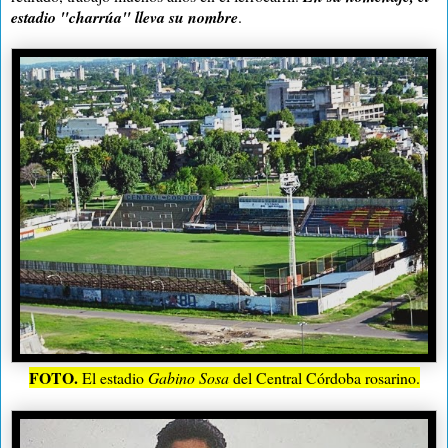
estadio "charrúa" lleva su nombre
.
FOTO.
El estadio
Gabino Sosa
del Central Córdoba rosarino.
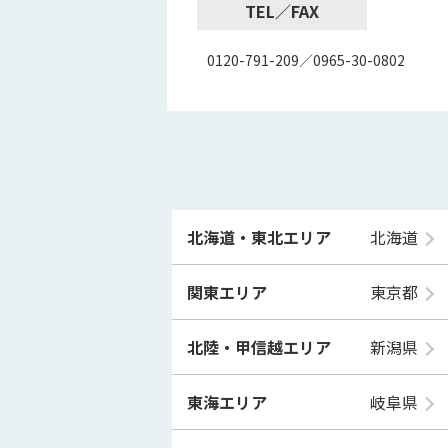
TEL／FAX
0120-791-209／0965-30-0802
北海道・東北エリア
北海道
関東エリア
東京都
北陸・甲信越エリア
新潟県
東海エリア
岐阜県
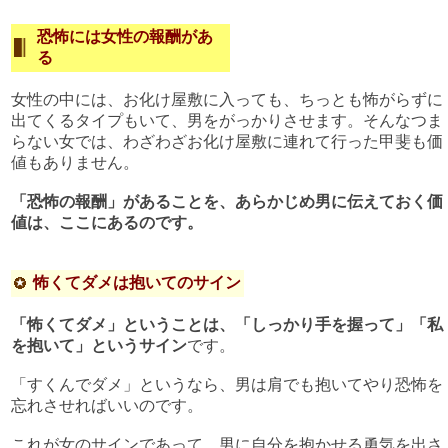
恐怖には女性の報酬があ
る
女性の中には、お化け屋敷に入っても、ちっとも怖がらずに
出てくるタイプもいて、男をがっかりさせます。そんなつま
らない女では、わざわざお化け屋敷に連れて行った甲斐も価
値もありません。
「恐怖の報酬」があることを、あらかじめ男に伝えておく価
値は、ここにあるのです。
怖くてダメは抱いてのサイン
「怖くてダメ」ということは、「しっかり手を握って」「私
を抱いて」というサイン
です。
「すくんでダメ」というなら、男は肩でも抱いてやり恐怖を
忘れさせればいいのです。
これが女のサインであって、男に自分を抱かせる勇気を出さ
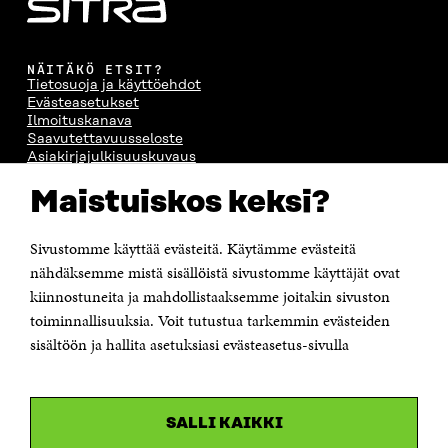
NÄITÄKÖ ETSIT?
Tietosuoja ja käyttöehdot
Evästeasetukset
Ilmoituskanava
Saavutettavuusseloste
Asiakirjajulkisuuskuvaus
Sitran digitaalinen viestintä ja verkkopalvelut
Maistuiskos keksi?
OTA YHTEYTTÄ
Sivustomme käyttää evästeitä. Käytämme evästeitä
Suomen itsenäisyyden juhlarahasto Sitra
Itämerenkatu 11-13, PL 160,
nähdäksemme mistä sisällöistä sivustomme käyttäjät ovat
00181 Helsinki
kiinnostuneita ja mahdollistaaksemme joitakin sivuston
Puhelin +358 294 618 991
toiminnallisuuksia. Voit tutustua tarkemmin evästeiden
Sähköpostiosoite
sisältöön ja hallita asetuksiasi evästeasetus-sivulla
etunimi.sukunimi@sitra.fi tai sitra@sitra.fi
Saapumisohjeet
Y-tunnus 0202132-3
SALLI KAIKKI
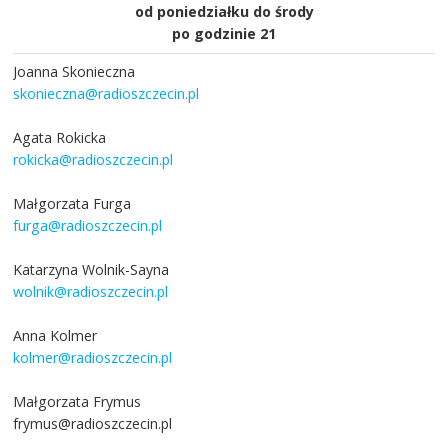
od poniedziałku do środy
po godzinie 21
Joanna Skonieczna
skonieczna@radioszczecin.pl
Agata Rokicka
rokicka@radioszczecin.pl
Małgorzata Furga
furga@radioszczecin.pl
Katarzyna Wolnik-Sayna
wolnik@radioszczecin.pl
Anna Kolmer
kolmer@radioszczecin.pl
Małgorzata Frymus
frymus@radioszczecin.pl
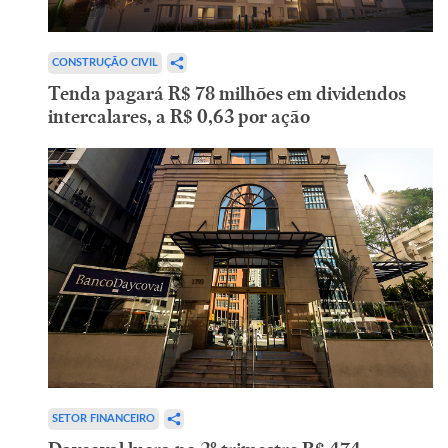
CONSTRUÇÃO CIVIL
Tenda pagará R$ 78 milhões em dividendos
intercalares, a R$ 0,63 por ação
SETOR FINANCEIRO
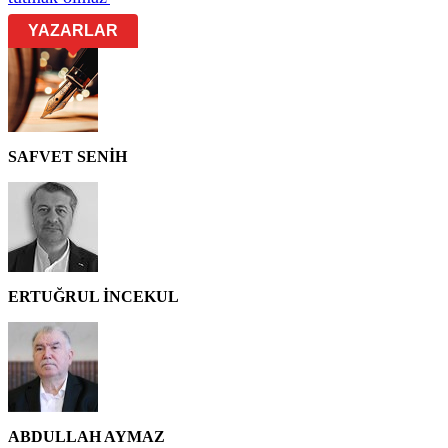
YAZARLAR
SAFVET SENİH
ERTUĞRUL İNCEKUL
ABDULLAH AYMAZ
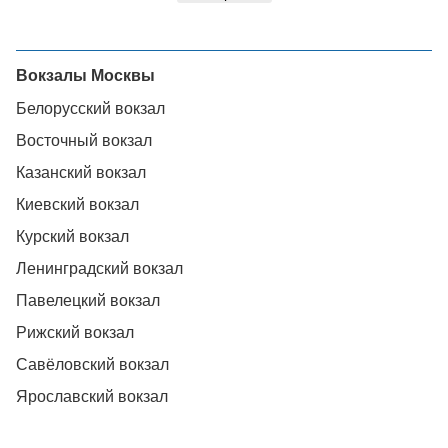
Вокзалы Москвы
Белорусский вокзал
Восточный вокзал
Казанский вокзал
Киевский вокзал
Курский вокзал
Ленинградский вокзал
Павелецкий вокзал
Рижский вокзал
Савёловский вокзал
Ярославский вокзал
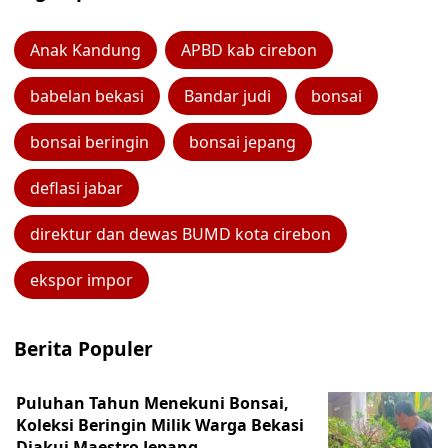
Anak Kandung
APBD kab cirebon
babelan bekasi
Bandar judi
bonsai
bonsai beringin
bonsai jepang
deflasi jabar
direktur dan dewas BUMD kota cirebon
ekspor impor
Berita Populer
Puluhan Tahun Menekuni Bonsai,
Koleksi Beringin Milik Warga Bekasi
Diakui Maestro Jepang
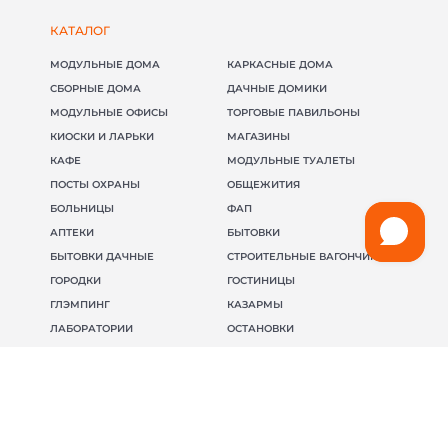
КАТАЛОГ
МОДУЛЬНЫЕ ДОМА
КАРКАСНЫЕ ДОМА
СБОРНЫЕ ДОМА
ДАЧНЫЕ ДОМИКИ
МОДУЛЬНЫЕ ОФИСЫ
ТОРГОВЫЕ ПАВИЛЬОНЫ
КИОСКИ И ЛАРЬКИ
МАГАЗИНЫ
КАФЕ
МОДУЛЬНЫЕ ТУАЛЕТЫ
ПОСТЫ ОХРАНЫ
ОБЩЕЖИТИЯ
БОЛЬНИЦЫ
ФАП
АПТЕКИ
БЫТОВКИ
БЫТОВКИ ДАЧНЫЕ
СТРОИТЕЛЬНЫЕ ВАГОНЧИКИ
ГОРОДКИ
ГОСТИНИЦЫ
ГЛЭМПИНГ
КАЗАРМЫ
ЛАБОРАТОРИИ
ОСТАНОВКИ
СТОЛОВЫЕ
ЦЕХА
КОТЕЛЬНІЕ
ПРАЧЕЧНЫЕ
ГАРАЖИ
МОДУЛЬНЫЕ ЗДАНИЯ
АБК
▬▬▬
Using the records above, gather all lines where the string "Małgorzata" is present.

Małgorzata Furga
Małgorzata Frymus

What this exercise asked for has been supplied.